When asked how the increasing aggressiveness in the pandemic should be countered, the new Federal Minister of Justice Marco Buschmann replied something very similar: In society it is important that these things are not accepted without being contradicted. “If criminal laws are violated, there has to be a clear answer. And many of these phenomena already violate current criminal law,” said the FDP politician. The necessary laws exist, you just have to enforce them.
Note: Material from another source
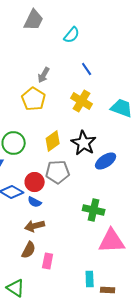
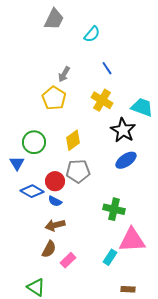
black star: (84, 143) -> (123, 130), moved
pink rectangle: (48, 261) -> (68, 260), turned 35
cyan rectangle: (90, 279) -> (110, 257), moved, turned 35

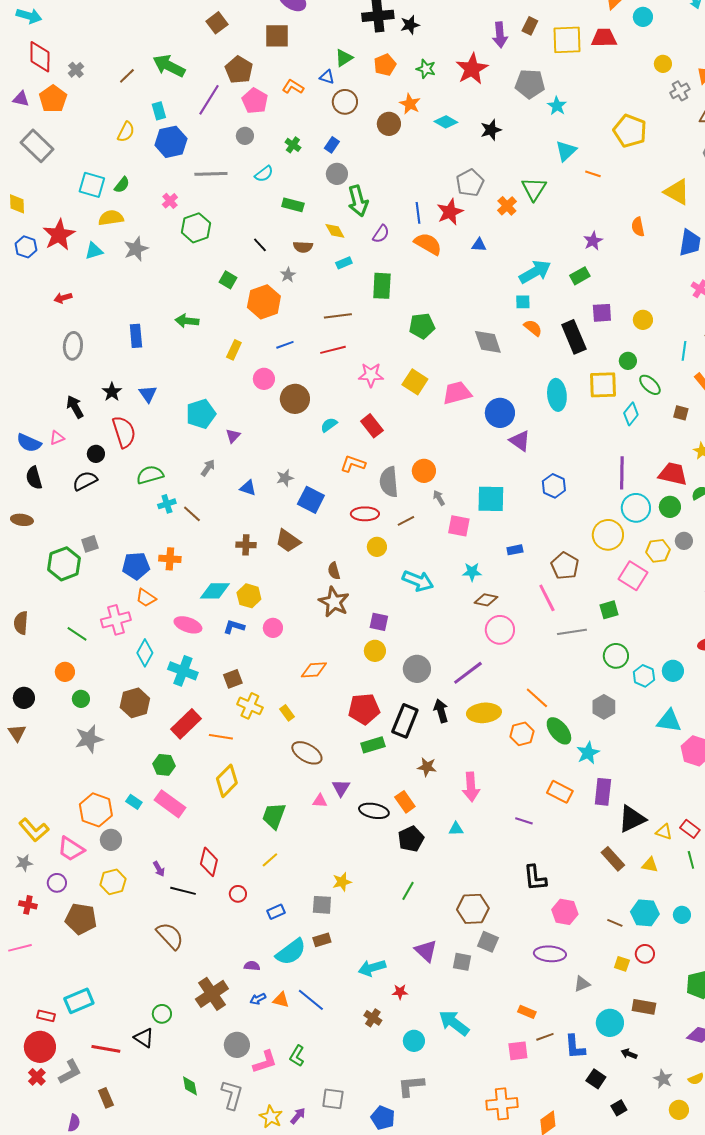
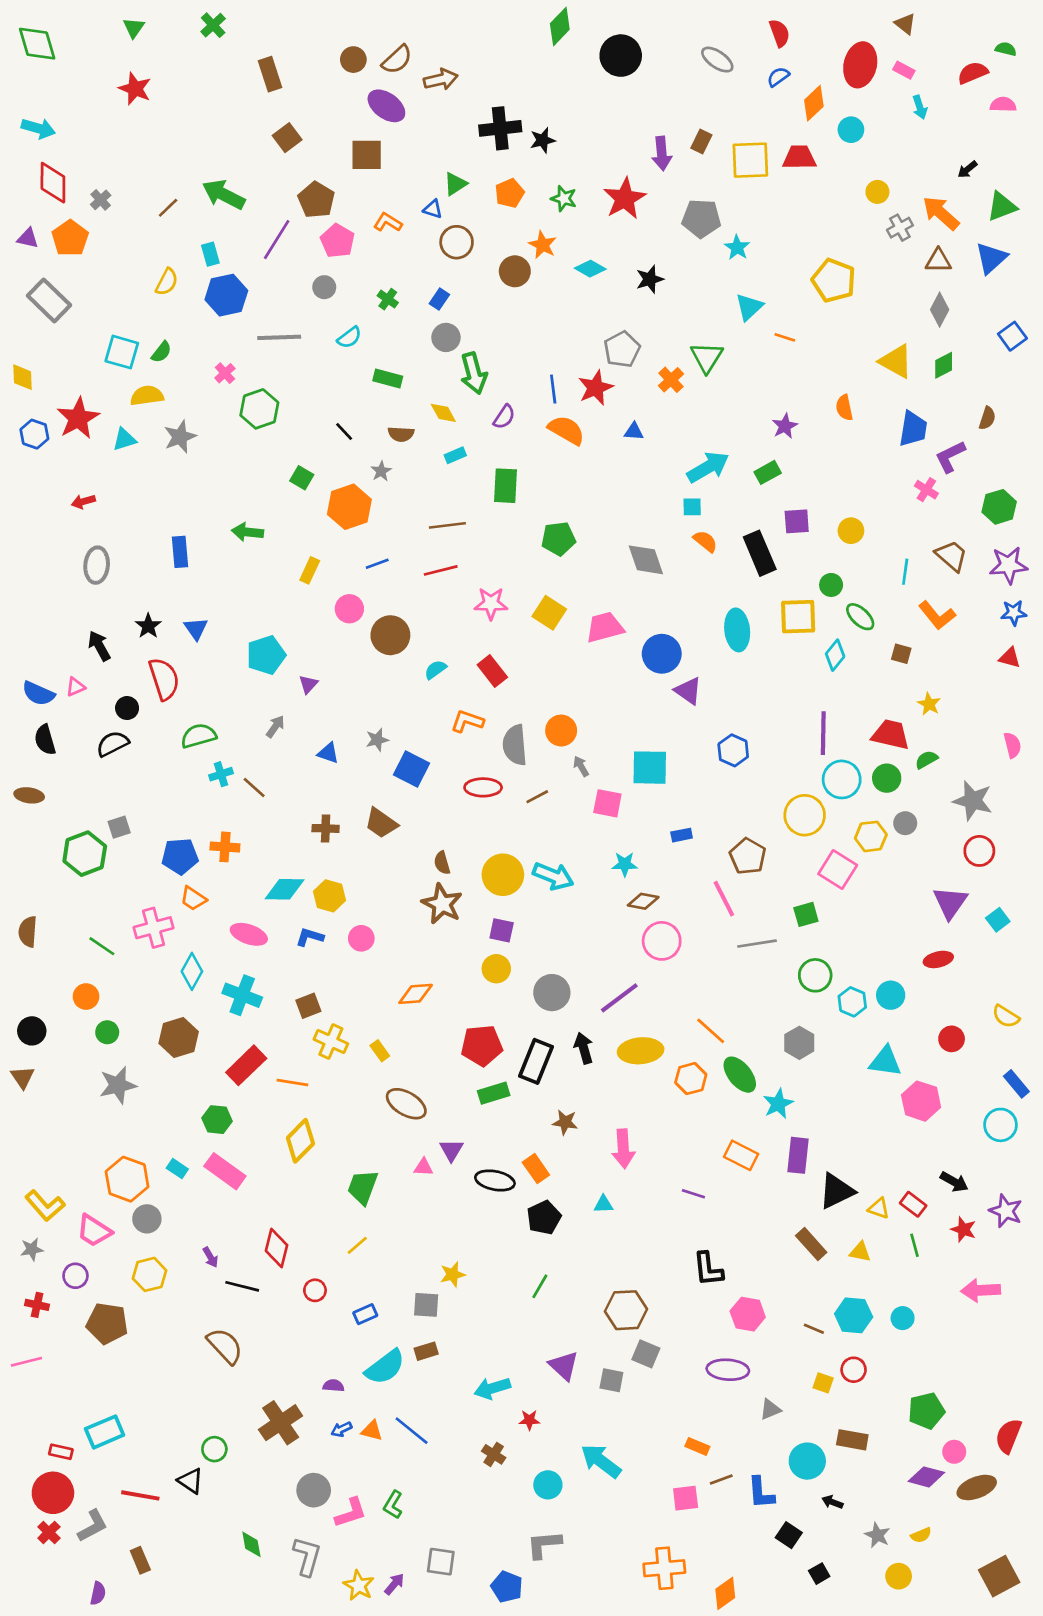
yellow circle: (377, 547) -> (503, 875), moved, size x1.6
Telegram is barely tangible

But that is exactly what is not so easy in practice. Example: Telegram. Corona deniers and extremists also exchange information via the app. The Federal Office of Justice has already written to the operator several times and threatened fines of millions. A response from Telegram is pending. The company is officially based in the United Arab Emirates.

CSU regional group leader Alexander Dobrindt warns the traffic light coalition not to give up. He does not want to resign himself to the fact that a company which is registered “somewhere in the Arab region” ensures that “hatred and agitation takes place on cell phones and in living rooms in Germany and Europe. The legal framework must now be created for this. ”

Switching off the app is technically and legally difficult to do. And even if the German authorities succeed in restricting communication channels – it does not combat the causes of radicalization.

Protests against corona measures just put forward?

The most recent protests are ostensibly directed against the state’s approach to the corona pandemic. In particular against a general compulsory vaccination. But Lower Saxony’s Minister of the Interior Boris Pistorius thinks this is just a pretext. “Those who allow themselves to be driven into radicalization by compulsory vaccinations would have radicalized themselves as well,” said the SPD politician NDR.

This type of person takes every topic, be it the GEZ or at that time Pegida’s supposed Islamization of the West or other nonsense. These are people who allow themselves to be driven into radicalization by everything else.

According to Pistorius’ assessment, it is about a rejection of the state as a whole. It is a very small group, including citizens of the Reich and right-wing extremists. There could be no question of a split in society.

The Federal Office for the Protection of the Constitution has been observing the radicalization of the corona protests for a long time. For about nine months it has had its own name: “Constitutional protection-relevant delegitimization of the state.”

Trust in the state is to be shaken

For the followers of the scene, it is a question of permanently shaking trust in state institutions and their representatives. This does not have to have anything to do with mandatory vaccinations, mask regulations or government controls.

Observing extremists, consistently pursuing criminal offenses online, contradicting them publicly – these are the recipes of politics against the increasing radicalization of the pandemic protests. In their coalition agreement, the SPD, the Greens and the FDP have also agreed to give long-term support to clubs and initiatives against extremism.

In the past few years, the so-called Democracy Promotion Act had failed due to opposition from the Union. CSU regional group chief Dobrindt left it open whether the CDU and CSU support a new start of the traffic light.

What can be done against aggressiveness in the pandemic?